Paris Catacombs // Denfert-Rochereau // 13 jan, 2002
today i decided to go fix my head. nothing is better at fixing my head than a nice healthy shot o Grim Reaper.

so i pulled on my boots, hopped on the metro and shimmied down to the south slab of town. the entrance to the catacombs isnt exactly marked. its a small greenish door that's next to another rather innocuous building. but it was public, so it wasnt as hard to find as the catacombs in bainlieu. anyway, that's another story. i paid a couple bucks and down i went, some 20 meters. it was cool. it was damp. the air was oddly fresh. it smelled like loam and water. the ceiling dripped. it had a plaque that would have made Dante proud:

naturally, i stopped. the real empire of death is up on the surface, where everything that's under the sun is getting ready to die, but i liked the thought. less should have a concert down here. that got me walking.

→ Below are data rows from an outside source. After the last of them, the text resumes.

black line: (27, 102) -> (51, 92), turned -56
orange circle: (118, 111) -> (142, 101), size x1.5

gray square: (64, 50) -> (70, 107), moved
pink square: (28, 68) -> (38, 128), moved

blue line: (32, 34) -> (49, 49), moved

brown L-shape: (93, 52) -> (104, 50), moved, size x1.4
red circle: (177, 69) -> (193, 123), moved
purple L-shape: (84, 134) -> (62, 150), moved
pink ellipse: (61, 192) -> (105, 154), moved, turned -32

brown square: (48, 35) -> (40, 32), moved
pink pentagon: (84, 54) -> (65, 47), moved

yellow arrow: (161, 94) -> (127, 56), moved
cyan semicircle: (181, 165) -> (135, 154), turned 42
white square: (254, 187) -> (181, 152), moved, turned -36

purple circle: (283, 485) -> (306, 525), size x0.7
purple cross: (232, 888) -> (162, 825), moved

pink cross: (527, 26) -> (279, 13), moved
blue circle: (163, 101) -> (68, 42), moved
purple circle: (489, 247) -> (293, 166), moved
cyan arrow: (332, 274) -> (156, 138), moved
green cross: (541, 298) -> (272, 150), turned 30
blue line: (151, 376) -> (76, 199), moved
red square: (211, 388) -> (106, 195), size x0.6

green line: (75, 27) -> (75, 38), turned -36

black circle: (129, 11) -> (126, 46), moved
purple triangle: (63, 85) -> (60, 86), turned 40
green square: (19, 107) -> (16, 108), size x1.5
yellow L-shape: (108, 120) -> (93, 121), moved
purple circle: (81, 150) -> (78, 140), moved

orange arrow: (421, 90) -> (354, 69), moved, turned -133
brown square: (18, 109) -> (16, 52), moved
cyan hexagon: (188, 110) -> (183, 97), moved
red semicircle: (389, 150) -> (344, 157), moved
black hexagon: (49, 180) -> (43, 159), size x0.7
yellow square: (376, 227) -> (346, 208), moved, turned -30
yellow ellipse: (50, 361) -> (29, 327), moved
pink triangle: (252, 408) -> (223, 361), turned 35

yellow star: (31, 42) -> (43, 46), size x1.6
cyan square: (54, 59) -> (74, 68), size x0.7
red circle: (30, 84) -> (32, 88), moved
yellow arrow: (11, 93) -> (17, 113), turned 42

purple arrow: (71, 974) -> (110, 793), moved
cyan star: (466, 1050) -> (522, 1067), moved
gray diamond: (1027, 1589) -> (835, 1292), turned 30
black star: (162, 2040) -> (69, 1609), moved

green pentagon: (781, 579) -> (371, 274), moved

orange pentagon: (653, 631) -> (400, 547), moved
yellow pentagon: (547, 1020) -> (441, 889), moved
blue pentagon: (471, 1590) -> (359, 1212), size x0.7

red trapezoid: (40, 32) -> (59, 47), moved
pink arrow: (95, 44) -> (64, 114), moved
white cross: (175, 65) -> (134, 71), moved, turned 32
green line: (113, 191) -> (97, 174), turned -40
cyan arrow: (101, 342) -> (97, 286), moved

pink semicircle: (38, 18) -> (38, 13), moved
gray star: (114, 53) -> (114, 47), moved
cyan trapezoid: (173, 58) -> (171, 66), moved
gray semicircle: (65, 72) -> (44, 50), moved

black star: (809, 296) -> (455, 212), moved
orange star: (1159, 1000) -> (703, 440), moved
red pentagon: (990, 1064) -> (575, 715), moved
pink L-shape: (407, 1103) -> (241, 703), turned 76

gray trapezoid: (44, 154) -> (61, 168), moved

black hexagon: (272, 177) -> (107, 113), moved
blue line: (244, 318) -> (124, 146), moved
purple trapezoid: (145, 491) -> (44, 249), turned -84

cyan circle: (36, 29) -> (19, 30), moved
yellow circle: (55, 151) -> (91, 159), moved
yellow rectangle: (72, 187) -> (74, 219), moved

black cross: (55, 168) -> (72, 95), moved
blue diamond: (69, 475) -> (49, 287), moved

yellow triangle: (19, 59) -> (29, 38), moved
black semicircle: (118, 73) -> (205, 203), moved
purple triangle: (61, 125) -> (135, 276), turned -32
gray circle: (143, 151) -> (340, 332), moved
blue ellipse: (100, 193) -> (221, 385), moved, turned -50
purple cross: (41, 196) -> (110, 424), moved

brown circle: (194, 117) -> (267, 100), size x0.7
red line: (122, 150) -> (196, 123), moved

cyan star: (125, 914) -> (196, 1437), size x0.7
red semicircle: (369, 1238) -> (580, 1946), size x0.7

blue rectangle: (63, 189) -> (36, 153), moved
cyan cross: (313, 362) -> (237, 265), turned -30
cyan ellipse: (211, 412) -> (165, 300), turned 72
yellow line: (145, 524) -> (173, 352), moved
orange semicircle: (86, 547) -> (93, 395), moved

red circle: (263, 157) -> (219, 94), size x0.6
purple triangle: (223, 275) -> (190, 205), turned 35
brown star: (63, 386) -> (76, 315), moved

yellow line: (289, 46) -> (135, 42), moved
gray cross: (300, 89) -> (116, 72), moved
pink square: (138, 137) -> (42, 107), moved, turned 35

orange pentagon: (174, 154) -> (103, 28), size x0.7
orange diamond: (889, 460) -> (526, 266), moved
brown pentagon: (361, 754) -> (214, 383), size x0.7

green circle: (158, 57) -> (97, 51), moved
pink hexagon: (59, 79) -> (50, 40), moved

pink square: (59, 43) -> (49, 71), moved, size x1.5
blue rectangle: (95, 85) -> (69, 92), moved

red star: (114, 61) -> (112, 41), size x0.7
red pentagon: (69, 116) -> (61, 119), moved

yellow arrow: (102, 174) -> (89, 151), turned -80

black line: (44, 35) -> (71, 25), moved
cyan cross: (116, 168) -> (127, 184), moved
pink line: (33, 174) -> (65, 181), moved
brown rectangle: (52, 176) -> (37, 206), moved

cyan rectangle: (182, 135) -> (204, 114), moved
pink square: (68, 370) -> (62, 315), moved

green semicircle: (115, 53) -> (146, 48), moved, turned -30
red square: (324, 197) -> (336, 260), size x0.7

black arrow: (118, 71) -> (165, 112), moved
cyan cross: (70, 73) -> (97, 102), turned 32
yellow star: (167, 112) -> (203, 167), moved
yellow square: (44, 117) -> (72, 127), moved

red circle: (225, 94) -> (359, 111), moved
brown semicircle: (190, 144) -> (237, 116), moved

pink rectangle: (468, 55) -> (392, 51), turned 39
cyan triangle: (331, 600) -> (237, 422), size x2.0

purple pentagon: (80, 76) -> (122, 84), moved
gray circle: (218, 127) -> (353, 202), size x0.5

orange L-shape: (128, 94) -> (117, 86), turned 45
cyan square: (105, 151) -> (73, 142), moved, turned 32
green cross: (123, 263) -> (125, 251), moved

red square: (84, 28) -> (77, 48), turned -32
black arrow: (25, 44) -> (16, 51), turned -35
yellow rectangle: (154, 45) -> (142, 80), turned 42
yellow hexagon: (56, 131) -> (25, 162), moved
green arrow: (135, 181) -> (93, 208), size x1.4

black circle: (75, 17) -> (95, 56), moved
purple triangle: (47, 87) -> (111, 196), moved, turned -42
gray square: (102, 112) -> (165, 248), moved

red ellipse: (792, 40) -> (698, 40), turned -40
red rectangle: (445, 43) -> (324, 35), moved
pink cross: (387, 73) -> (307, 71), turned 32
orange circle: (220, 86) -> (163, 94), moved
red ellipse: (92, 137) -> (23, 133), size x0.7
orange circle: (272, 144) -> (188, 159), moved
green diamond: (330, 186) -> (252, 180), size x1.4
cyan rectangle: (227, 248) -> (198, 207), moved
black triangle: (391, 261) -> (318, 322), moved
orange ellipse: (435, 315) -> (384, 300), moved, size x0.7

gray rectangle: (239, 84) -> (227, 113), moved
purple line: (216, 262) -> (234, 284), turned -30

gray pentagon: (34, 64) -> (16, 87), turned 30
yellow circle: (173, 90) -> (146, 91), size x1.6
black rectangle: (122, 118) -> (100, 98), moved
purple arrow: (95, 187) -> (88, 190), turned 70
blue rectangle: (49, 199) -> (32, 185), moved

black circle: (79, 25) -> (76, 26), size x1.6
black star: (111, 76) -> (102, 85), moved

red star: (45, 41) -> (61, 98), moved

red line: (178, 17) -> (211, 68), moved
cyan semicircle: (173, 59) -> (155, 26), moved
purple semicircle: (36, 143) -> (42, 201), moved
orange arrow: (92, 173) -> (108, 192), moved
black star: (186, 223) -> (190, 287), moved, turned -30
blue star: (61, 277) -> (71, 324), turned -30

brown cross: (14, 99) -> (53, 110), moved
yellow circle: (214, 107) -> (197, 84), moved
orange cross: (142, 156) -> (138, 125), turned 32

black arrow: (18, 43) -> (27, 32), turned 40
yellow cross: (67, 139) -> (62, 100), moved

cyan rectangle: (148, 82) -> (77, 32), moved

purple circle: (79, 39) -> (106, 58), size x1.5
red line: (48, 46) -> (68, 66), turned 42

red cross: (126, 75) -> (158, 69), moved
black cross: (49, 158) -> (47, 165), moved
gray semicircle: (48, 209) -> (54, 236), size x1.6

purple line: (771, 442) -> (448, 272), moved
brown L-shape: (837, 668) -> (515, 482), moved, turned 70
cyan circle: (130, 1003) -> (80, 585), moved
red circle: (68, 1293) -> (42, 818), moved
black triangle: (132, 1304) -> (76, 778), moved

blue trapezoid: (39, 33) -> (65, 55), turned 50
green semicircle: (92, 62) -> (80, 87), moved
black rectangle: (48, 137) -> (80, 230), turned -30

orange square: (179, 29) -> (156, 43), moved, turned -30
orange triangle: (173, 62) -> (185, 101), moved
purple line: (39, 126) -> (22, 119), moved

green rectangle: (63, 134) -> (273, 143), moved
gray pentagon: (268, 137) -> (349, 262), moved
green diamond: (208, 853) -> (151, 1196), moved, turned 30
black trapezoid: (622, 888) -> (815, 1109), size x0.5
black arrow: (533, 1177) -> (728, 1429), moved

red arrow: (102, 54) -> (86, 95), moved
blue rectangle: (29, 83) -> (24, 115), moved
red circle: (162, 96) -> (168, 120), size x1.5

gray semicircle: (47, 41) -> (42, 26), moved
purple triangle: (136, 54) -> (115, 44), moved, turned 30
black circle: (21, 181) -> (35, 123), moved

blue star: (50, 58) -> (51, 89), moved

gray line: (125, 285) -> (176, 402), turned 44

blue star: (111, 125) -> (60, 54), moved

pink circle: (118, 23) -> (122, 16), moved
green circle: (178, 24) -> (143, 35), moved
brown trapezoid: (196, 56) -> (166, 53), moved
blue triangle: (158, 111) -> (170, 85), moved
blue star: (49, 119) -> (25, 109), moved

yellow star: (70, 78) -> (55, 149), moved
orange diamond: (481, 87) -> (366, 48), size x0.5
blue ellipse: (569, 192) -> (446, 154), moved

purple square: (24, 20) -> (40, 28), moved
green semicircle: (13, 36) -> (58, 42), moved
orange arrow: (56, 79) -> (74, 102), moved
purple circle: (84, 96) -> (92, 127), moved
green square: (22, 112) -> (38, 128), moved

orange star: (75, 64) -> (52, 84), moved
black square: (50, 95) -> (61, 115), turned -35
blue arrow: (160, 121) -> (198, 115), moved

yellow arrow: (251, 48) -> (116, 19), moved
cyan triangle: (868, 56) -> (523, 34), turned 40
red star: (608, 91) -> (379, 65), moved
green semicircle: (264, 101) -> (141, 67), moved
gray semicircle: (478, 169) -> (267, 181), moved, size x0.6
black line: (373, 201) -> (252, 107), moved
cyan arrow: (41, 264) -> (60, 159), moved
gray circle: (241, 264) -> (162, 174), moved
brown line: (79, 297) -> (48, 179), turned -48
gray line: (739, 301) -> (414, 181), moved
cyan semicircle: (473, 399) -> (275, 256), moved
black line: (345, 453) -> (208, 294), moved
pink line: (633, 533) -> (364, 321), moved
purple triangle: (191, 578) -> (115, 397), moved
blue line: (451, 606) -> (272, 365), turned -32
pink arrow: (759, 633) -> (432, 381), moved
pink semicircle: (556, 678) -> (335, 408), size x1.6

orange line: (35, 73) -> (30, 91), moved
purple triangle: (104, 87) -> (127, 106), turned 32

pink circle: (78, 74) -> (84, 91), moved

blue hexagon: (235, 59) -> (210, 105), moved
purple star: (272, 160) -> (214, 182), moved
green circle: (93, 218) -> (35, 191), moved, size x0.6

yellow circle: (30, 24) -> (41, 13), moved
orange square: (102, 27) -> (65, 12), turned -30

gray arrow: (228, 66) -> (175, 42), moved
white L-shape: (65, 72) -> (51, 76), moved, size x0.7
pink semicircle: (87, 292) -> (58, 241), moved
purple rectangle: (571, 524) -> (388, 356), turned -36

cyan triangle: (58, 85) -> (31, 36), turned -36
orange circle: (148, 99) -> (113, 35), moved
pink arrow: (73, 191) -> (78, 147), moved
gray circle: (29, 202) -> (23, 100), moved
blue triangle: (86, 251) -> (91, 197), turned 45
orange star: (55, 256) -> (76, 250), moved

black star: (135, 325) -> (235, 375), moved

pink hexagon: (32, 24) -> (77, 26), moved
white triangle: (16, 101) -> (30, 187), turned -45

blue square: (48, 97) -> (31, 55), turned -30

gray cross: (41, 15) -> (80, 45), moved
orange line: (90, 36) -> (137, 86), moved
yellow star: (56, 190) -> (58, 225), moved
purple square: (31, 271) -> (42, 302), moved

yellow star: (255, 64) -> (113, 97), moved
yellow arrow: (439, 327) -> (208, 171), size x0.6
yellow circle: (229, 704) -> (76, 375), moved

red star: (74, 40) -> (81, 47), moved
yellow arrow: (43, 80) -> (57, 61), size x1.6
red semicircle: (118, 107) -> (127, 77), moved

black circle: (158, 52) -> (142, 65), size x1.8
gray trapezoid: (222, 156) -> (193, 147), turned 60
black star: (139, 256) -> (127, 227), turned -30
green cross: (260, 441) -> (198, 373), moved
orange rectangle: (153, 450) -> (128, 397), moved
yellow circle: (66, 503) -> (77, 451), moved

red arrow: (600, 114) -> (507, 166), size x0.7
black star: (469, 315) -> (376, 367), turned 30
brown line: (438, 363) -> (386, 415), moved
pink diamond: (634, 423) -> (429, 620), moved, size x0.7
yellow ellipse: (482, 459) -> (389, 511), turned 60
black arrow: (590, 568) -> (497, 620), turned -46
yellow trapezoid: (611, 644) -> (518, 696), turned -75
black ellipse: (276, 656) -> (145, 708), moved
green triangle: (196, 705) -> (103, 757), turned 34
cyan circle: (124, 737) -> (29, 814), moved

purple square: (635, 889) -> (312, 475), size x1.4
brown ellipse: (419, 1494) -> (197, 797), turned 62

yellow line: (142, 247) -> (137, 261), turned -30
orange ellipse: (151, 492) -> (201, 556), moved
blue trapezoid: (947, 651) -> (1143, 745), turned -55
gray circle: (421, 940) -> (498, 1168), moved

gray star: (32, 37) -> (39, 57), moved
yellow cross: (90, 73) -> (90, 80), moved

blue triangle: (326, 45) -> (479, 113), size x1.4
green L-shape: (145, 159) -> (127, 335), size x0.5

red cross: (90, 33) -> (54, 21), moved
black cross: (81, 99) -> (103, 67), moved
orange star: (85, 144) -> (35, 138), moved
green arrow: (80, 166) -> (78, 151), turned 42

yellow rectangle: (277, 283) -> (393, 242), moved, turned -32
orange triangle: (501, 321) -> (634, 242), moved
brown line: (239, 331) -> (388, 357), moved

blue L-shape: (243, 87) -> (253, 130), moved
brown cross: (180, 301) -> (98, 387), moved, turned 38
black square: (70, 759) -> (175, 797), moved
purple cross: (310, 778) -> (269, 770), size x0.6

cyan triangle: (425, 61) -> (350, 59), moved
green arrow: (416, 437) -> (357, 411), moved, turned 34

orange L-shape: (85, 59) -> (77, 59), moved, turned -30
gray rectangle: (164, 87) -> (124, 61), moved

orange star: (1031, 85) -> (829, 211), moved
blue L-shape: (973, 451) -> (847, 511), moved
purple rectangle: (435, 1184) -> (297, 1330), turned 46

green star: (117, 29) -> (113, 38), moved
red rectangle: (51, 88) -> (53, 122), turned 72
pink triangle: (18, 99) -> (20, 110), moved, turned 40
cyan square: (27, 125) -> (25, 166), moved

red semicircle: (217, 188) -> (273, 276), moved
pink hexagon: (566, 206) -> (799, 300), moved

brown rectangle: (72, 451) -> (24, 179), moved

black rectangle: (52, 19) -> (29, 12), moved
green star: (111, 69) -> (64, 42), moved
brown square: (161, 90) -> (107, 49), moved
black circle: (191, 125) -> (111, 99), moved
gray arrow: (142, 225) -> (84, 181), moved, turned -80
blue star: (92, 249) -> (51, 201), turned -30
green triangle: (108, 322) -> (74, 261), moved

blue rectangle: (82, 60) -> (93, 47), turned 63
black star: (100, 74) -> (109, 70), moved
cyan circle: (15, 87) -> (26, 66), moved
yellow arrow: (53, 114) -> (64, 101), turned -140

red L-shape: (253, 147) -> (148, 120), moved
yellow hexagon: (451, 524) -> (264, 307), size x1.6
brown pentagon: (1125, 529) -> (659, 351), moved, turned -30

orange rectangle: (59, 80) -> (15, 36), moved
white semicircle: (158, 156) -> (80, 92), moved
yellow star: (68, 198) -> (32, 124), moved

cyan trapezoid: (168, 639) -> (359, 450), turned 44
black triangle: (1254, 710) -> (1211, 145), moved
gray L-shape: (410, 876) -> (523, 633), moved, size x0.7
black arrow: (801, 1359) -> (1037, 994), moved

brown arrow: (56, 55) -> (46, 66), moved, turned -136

so, camera in hand, i spent the next three hours with the bones of some 6000 dead people. the stacks of femurs that decorated the walls were the exterior edges of thousands of cubic meters of piled bones. it reminded me of stacks of firewood, or brick walls.

the history deserves to be recounted:

in 1780 several people were mysteriously asphyxiated in the basements, or shared catacombs, of their homes over near the center of town. this was at Rue Lingerie, next to what is currently "Les Halles," one of the largest shopping centers in paris. these people died while in their basements that were linked to a series of shared tombs that supposedly held about 2000 bodies. this was brought to the attentioin of the "keeper" of these common graves, françois pontrain, who admitted to having stuffed more than 90,000 corpses in this pit in less than 35 years. that means that he was carting roughly 8 bodies a day down there, if he took sundays off (as all parisians still do). that's a lot of carcass.

anyway, as voltaire unimaginitively put it, "the Innocents Mass Grave Site is an example of the kind of barbary that we produce underneath our hottentots."

a petition was brought to the police lieutenant. the residents demanded that something be done "against this place of infestation where such an incalculable number of corpses are being stored that the ground underneath the streets themselves has been raised 8 feet."

they had to wait until the 9th of november, 5 years later, until anything was done about it. the government passed a decree that "the Innocents Mass Grave Site will be converted to a proper public place and a market will be established, in all its proper cannonical forms, in all cases required, ..."etc etc. [c.f. Paris Souterrain, Paris, 1953].

Paris' Quarry General, Guillamot, was charged with finding a suitable storage place for the corpses. He decided that "Montsoris Plain" would be renamed to "The Issoire Tombs." they gave the future ossary the name "Catacombs" as an allusion to the volcano Pouzzolane, which hid the bodies of the first christians.

finally, the vicar general of paris consecrated the place and, for the next 12 months, night after night (no one really wanted to watch) the skeletons were carried by some extra priests. these "surplus priests" carried the skeletons from Les Halles to the catacombs at denfert-rochereau. the bones were carted down a small spiralling staircase, some 90 stone stairs down and arranged in this subterrainian citadel, with gentle, loving care (note the form of a heart, below) by the workers that stacked the bones.

here's their handiwork;

naturally, i had to find my own little secrets down there. i found some beautiful hallways off the beaten path that, finally, were the same thing that was publicly lit up, only, well, without the lights. my years of practice in dungeons and dragons did me some good, i'm pleased to announce. not having a compass, after an hour or so of wandering around in the dark i just went back to the main road. it was strange and silent. there wasnt anyone around to hear if i hollered, and, after all that wandering around i decided that people dont look too different without their faces. it would be easy to get lost in there, off of the beaten path, and chances are also good that another skeleton wouldnt make too much difference to any of the locals. mine would have clothes and a wallet, sure, but otherwise, who'd care?

finally, the place was heavy. my stomach felt heavy. the dripping water made it smell good and the loving care that was put into sealing the walls up gave it a peaceful, gentle feel. it was silent. there was no noise, save my footsteps. no echos, no wind, no street, no buildings, no cars, no metro, no sky, no sun, no nothing. just peace. and quiet. and the smell of wet rock.

the exit to the place is practically an embarrassement. 200 years, 6,000 bodies, 11000 square meters, and almost 6 kilometers of tunnels, and all the exit gets is a shitty little door in an alley.

it was 3 in the afternoon so i took the metro and found rewarding grafiti and a pigeon in a nearby station.

by the time i got to lunch (i had to eat and wash the mud off my boots) i was joined by a (living) surfer girl that reminded me that life in paris, while lacking waves and an ocean, aint all that bad. we talked for a few hours, which was especially fun after having spent the previous four staring at corpses.

talking to someone with a body, a nice, young, soft, sexy, healthy female body, was a breath of fresh air and a damn nice change from a buncha yellow bones. i dont think she believed me when i told her where i'd spent the morning.

the evening was spent walking around with my camera, staring at other bones.

paris is full of bones. its a bony city.